There are might be many same tags at one brach. How to save all of them at dataframe?
I tried the next code, but the repeated tags such as RowData are replaces with futher data. My aim is to save full data.
import pandas as pd
from xml.etree import ElementTree
path=str('data.xml')
with open(path, mode="r", encoding="utf-8") as f:
xml_file = f.read()
items_delete=['<ObjectRelation>','</ObjectRelation>','<List>','</List>','<RowData>','</RowData>','<Kind>','</Kind>']
for item in items_delete:
xml_file=xml_file.replace(item, '')
df = pd.read_xml(xml_file)
Example of initial data:
<ItemList>
<ItemData>
<ObjectRelation>
<ObjectCadastreNr>01000180062</ObjectCadastreNr>
<ObjectType>PARCEL</ObjectType>
</ObjectRelation>
<List>
<RowData>
<Kind>
<KindId>7312050201</KindId>
<KindName>ekspluatācijas aizsargjoslas teritorija gar elektrisko tīklu kabeļu līniju</KindName>
</Kind>
<Nr>1</Nr>
<EstablishDate>1997-02-24</EstablishDate>
<Area>0.0127</Area>
<Measure>ha</Measure>
</RowData>
<RowData>
<Kind>
<KindId>7312040200</KindId>
<KindName>ekspluatācijas aizsargjoslas teritorija gar elektronisko sakaru tīklu gaisvadu līniju</KindName>
</Kind>
<Nr>3</Nr>
<EstablishDate>1996-01-13</EstablishDate>
</RowData>
</List>
</ItemData>
<ItemData>
<ObjectRelation>
<ObjectCadastreNr>01000180062</ObjectCadastreNr>
<ObjectType>PARCEL</ObjectType>
</ObjectRelation>
<List>
<RowData>
<Kind>
<KindId>7312060100</KindId>
<KindName>ekspluatācijas aizsargjoslas teritorija gar pazemes siltumvadu, siltumapgādes iekārtu un būvi</KindName>
</Kind>
<Nr>5</Nr>
<EstablishDate>1997-01-13</EstablishDate>
</RowData>
</List>
</ItemData>
<ItemList>
CodePudding user response:
you can find the element and then delete it. This is XML, so need to find the parent before deleting the child. Following is the idea, of how this would work like.comments are added in added in code. hope this helps!

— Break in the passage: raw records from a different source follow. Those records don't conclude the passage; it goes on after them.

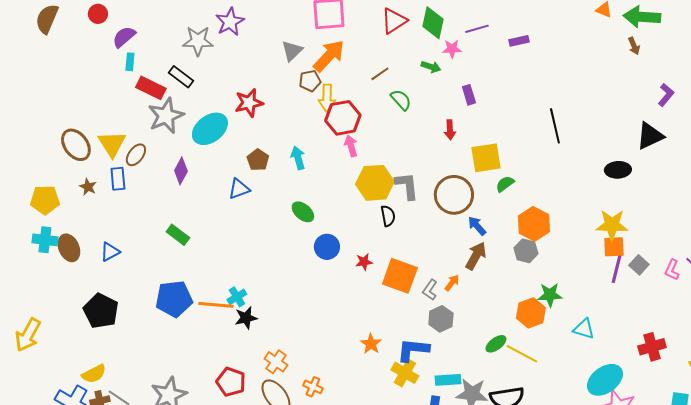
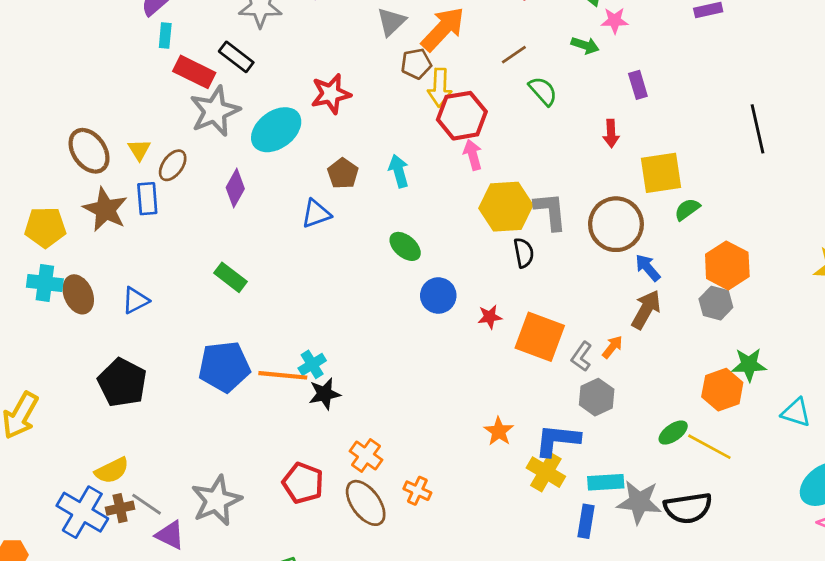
yellow triangle: (112, 144) -> (139, 150), size x0.6
brown star: (88, 187) -> (105, 209), size x1.8

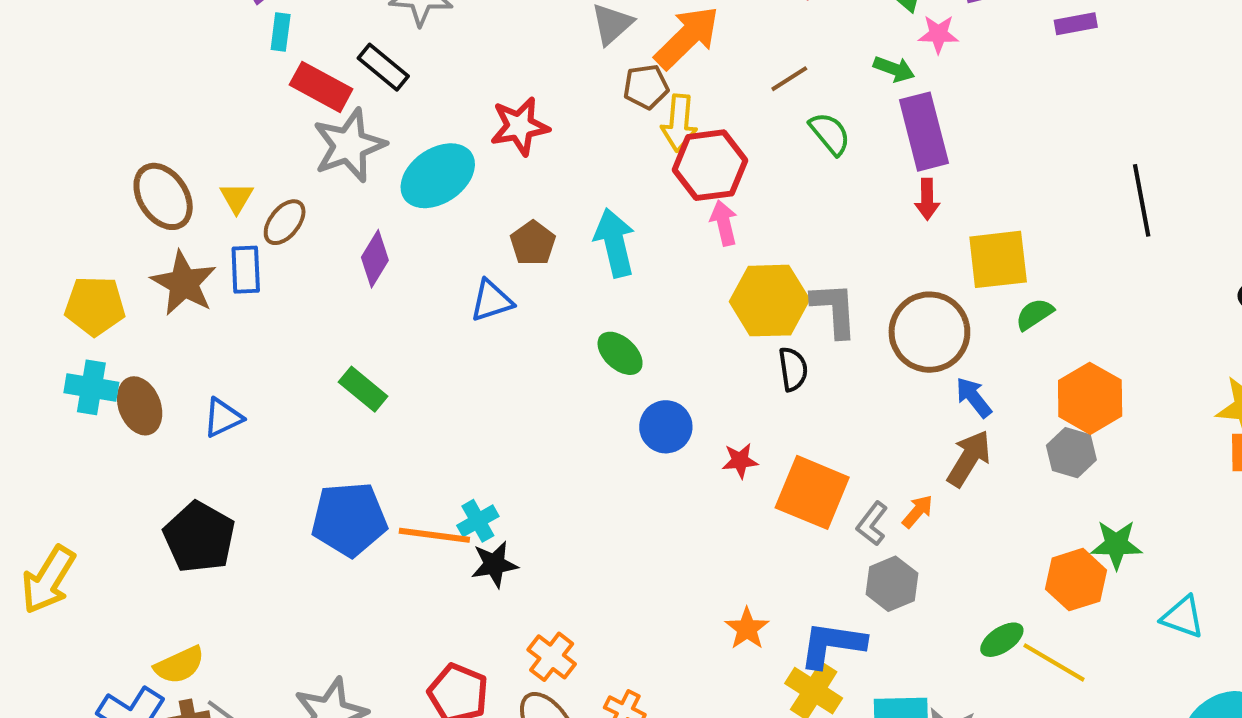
purple rectangle: (638, 85) -> (924, 132), moved, size x1.8
cyan arrow: (399, 171) -> (615, 243), size x1.4

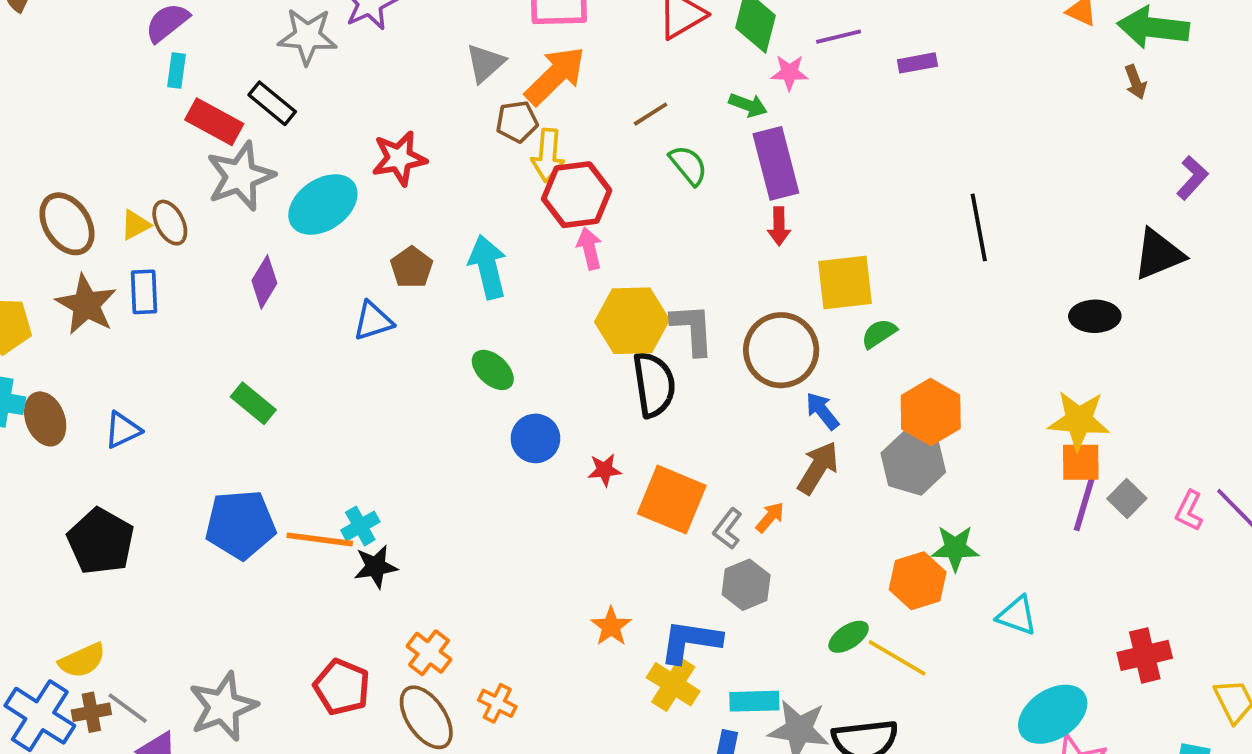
yellow triangle: (237, 198) -> (135, 225), turned 32
brown ellipse: (285, 222) -> (170, 223), moved, turned -66
black semicircle: (793, 369) -> (654, 385), size x1.6
gray hexagon: (1071, 453) -> (913, 463), size x1.4

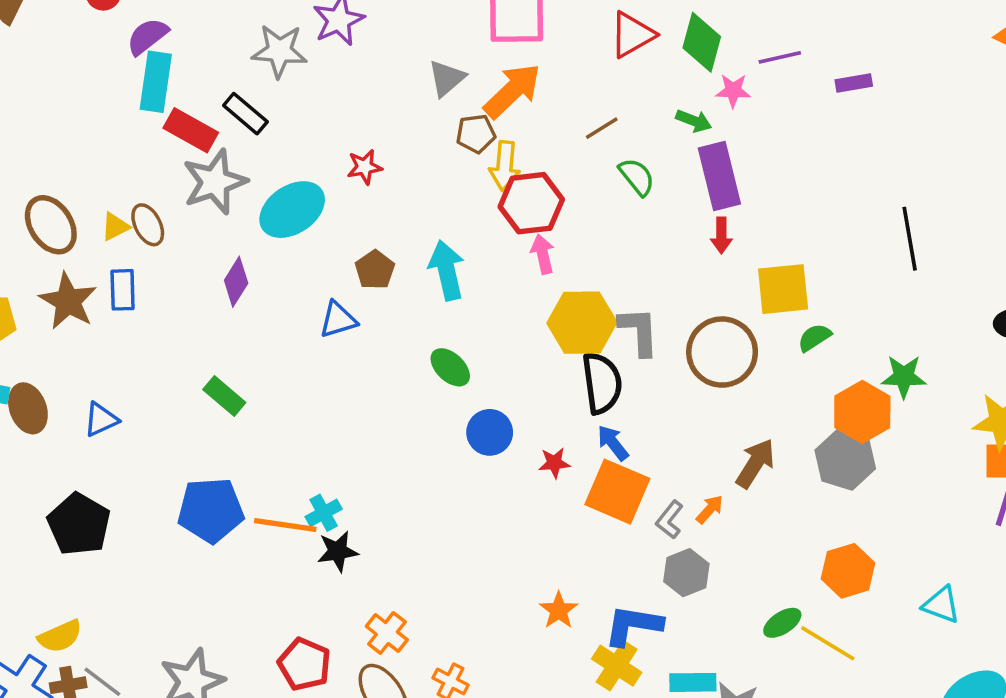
cyan rectangle: (176, 71) -> (156, 82), size x1.8
red star: (399, 158) -> (365, 167), size x0.7
blue arrow: (822, 411) -> (613, 443), moved
green star: (955, 548) -> (904, 377), moved

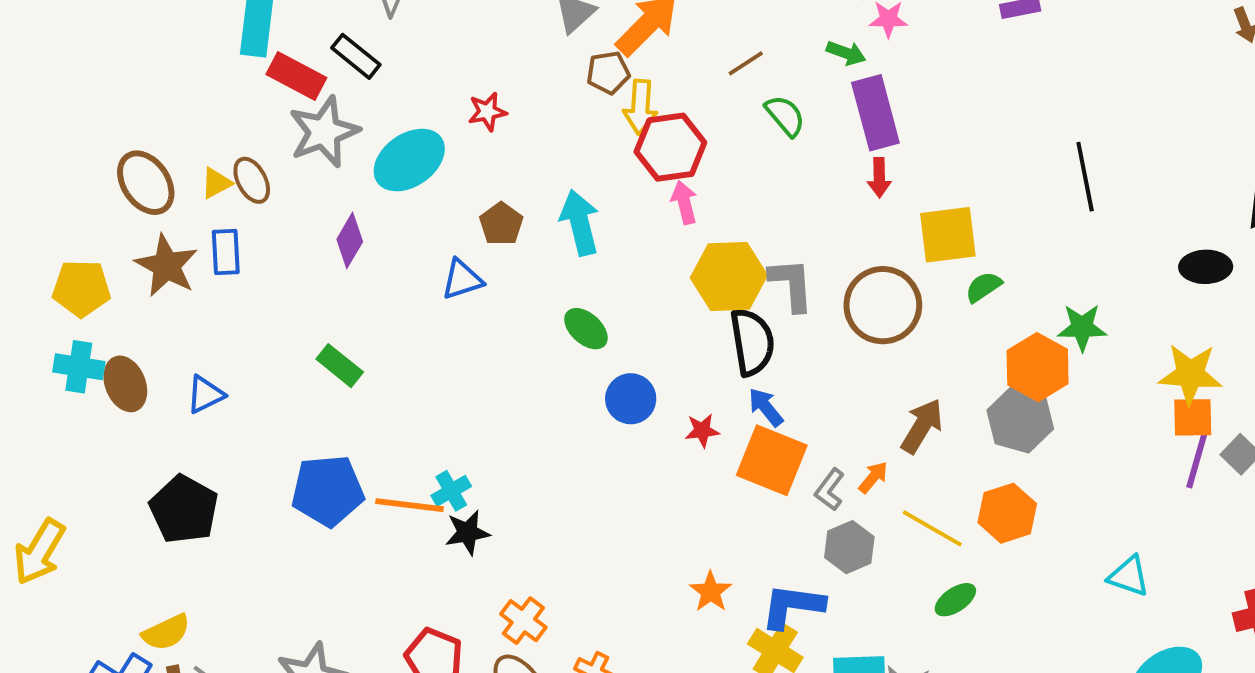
orange hexagon: (848, 571) -> (1007, 513), moved
yellow line: (828, 643) -> (932, 528), moved

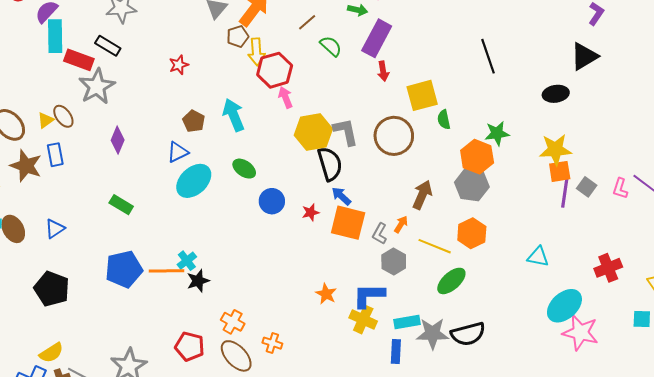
purple rectangle: (875, 113) -> (377, 38), turned 51
cyan ellipse: (409, 160) -> (194, 181), moved
green semicircle: (983, 287) -> (444, 120), turned -60
green ellipse: (955, 600) -> (451, 281), size x1.4

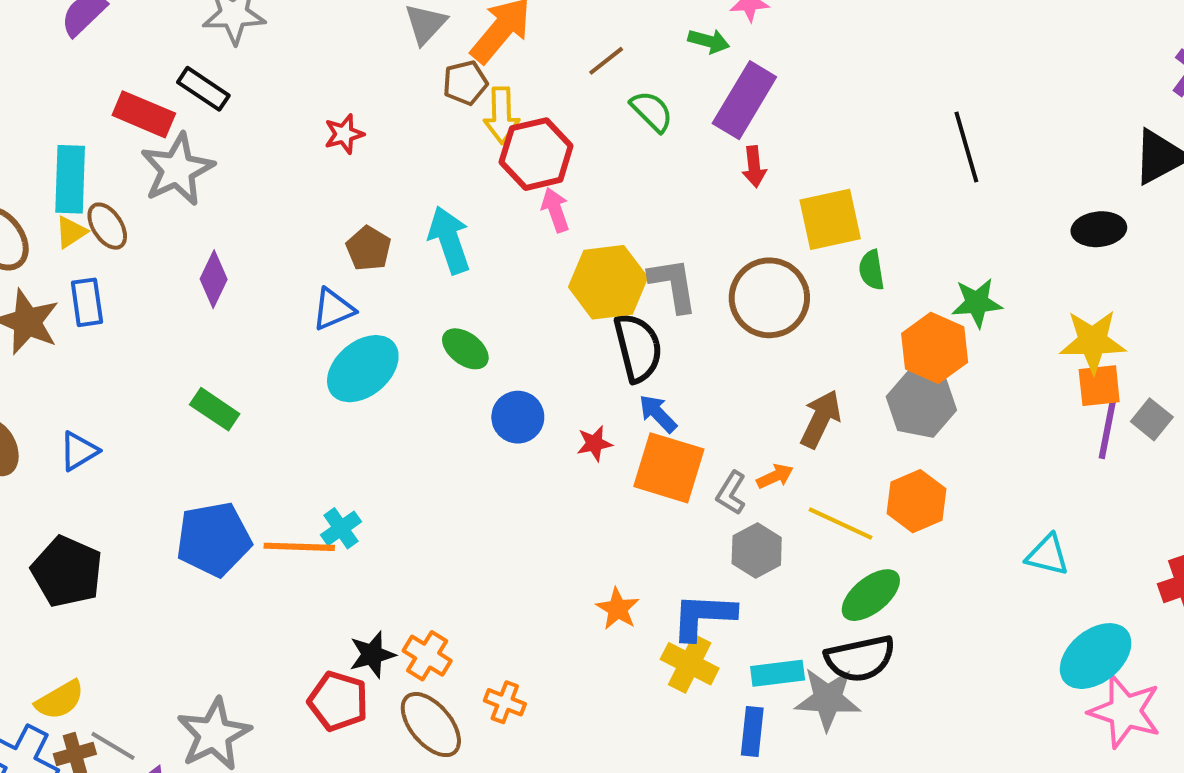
cyan rectangle: (55, 36) -> (70, 179), moved
orange arrow: (401, 224) -> (775, 476), turned 30
black star: (198, 281) -> (372, 655), moved
black semicircle: (468, 334) -> (860, 659), moved

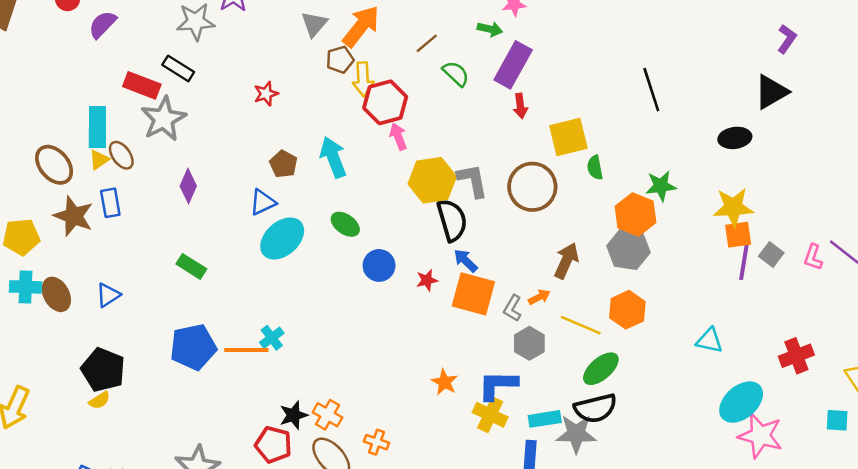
yellow semicircle: (60, 700) -> (99, 400), moved, size x0.7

import xml.etree.ElementTree as ET
tree = ET.parse('data.xml')
items_delete=['ObjectRelation','List','RowData','Kind']
#items_delete=['ObjectRelation']
for item in items_delete:
for e in tree.findall(f'.//{item}/..'): # find the parent of a element
child = e.find(f'./{item}') # get to the element
e.remove(child) # remove element
tree.write('output.xml')
CodePudding user response:
You can try to parse the document with beautifulsoup
:
import pandas as pd
from bs4 import BeautifulSoup
xml_doc = """\
<ItemList>
<ItemData>
<ObjectRelation>
<ObjectCadastreNr>01000180062</ObjectCadastreNr>
<ObjectType>PARCEL</ObjectType>
</ObjectRelation>
<List>
<RowData>
<Kind>
<KindId>7312050201</KindId>
<KindName>ekspluatācijas aizsargjoslas teritorija gar elektrisko tīklu kabeļu līniju</KindName>
</Kind>
<Nr>1</Nr>
<EstablishDate>1997-02-24</EstablishDate>
<Area>0.0127</Area>
<Measure>ha</Measure>
</RowData>
<RowData>
<Kind>
<KindId>7312040200</KindId>
<KindName>ekspluatācijas aizsargjoslas teritorija gar elektronisko sakaru tīklu gaisvadu līniju</KindName>
</Kind>
<Nr>3</Nr>
<EstablishDate>1996-01-13</EstablishDate>
</RowData>
</List>
</ItemData>
<ItemData>
<ObjectRelation>
<ObjectCadastreNr>01000180062</ObjectCadastreNr>
<ObjectType>PARCEL</ObjectType>
</ObjectRelation>
<List>
<RowData>
<Kind>
<KindId>7312060100</KindId>
<KindName>ekspluatācijas aizsargjoslas teritorija gar pazemes siltumvadu, siltumapgādes iekārtu un būvi</KindName>
</Kind>
<Nr>5</Nr>
<EstablishDate>1997-01-13</EstablishDate>
</RowData>
</List>
</ItemData>
<ItemList>"""
soup = BeautifulSoup(xml_doc, "xml")
all_data = []
for data in soup.select("RowData"):
d = {}
d["ObjectCadastreNr"] = data.find_previous("ObjectCadastreNr").text.strip()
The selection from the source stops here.